Task brief
Return exactly the lines below, starting with the one that has "Serrure 3 points" and going on through the one that has "INTERVENTIONS SERRURIER".

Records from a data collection
▬▬▬▬▬▬

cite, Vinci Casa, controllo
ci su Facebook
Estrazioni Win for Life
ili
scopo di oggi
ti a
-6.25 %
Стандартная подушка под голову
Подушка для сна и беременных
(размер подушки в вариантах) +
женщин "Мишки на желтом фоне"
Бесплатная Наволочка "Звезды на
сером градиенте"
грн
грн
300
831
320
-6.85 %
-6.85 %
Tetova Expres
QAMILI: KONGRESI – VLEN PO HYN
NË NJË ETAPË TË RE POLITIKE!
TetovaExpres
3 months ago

▬▬▬▬▬▬

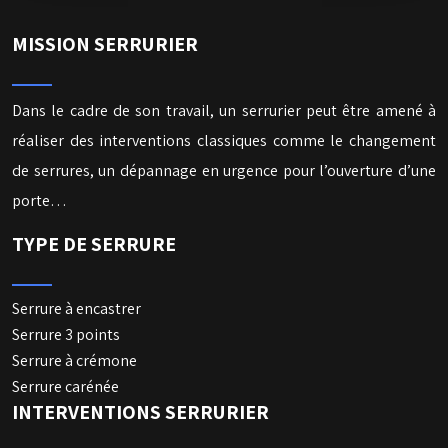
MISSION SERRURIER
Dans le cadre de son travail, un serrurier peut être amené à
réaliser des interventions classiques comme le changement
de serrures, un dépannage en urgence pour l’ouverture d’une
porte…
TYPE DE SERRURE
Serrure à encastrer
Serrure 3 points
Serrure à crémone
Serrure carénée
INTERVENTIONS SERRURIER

▬▬▬▬▬▬

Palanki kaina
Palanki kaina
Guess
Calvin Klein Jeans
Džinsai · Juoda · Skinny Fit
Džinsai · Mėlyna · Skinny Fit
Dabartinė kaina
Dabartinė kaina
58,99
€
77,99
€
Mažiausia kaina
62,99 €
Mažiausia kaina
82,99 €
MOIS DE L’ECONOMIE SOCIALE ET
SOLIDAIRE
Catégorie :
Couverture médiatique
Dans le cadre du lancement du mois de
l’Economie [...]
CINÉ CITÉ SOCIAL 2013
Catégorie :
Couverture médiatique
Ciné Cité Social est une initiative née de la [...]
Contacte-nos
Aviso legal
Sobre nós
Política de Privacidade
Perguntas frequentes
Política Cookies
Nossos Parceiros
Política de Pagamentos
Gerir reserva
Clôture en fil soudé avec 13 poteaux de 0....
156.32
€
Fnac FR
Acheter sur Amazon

▬▬▬▬▬▬

Solution to the problem
Serrure 3 points
Serrure à crémone
Serrure carénée
INTERVENTIONS SERRURIER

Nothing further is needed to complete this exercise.